> **Supplied records**

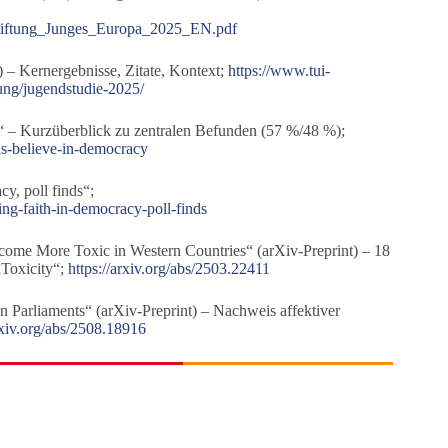
tiftung_Junges_Europa_2025_EN.pdf
 – Kernergebnisse, Zitate, Kontext;
https://www.tui-
tung/jugendstudie-2025/
 – Kurzüberblick zu zentralen Befunden (57 %/48 %);
s-believe-in-democracy
y, poll finds“;
ng-faith-in-democracy-poll-finds
Become More Toxic in Western Countries“ (arXiv-Preprint) – 18
„Toxicity“;
https://arxiv.org/abs/2503.22411
an Parliaments“ (arXiv-Preprint) – Nachweis affektiver
arxiv.org/abs/2508.18916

> **Task description**
Print all the entries again exactly as written, but without the pictures.

> **Your solution**
tiftung_Junges_Europa_2025_EN.pdf
 – Kernergebnisse, Zitate, Kontext;
https://www.tui-
tung/jugendstudie-2025/
 – Kurzüberblick zu zentralen Befunden (57 %/48 %);
s-believe-in-democracy
y, poll finds“;
ng-faith-in-democracy-poll-finds
Become More Toxic in Western Countries“ (arXiv-Preprint) – 18
„Toxicity“;
https://arxiv.org/abs/2503.22411
an Parliaments“ (arXiv-Preprint) – Nachweis affektiver
arxiv.org/abs/2508.18916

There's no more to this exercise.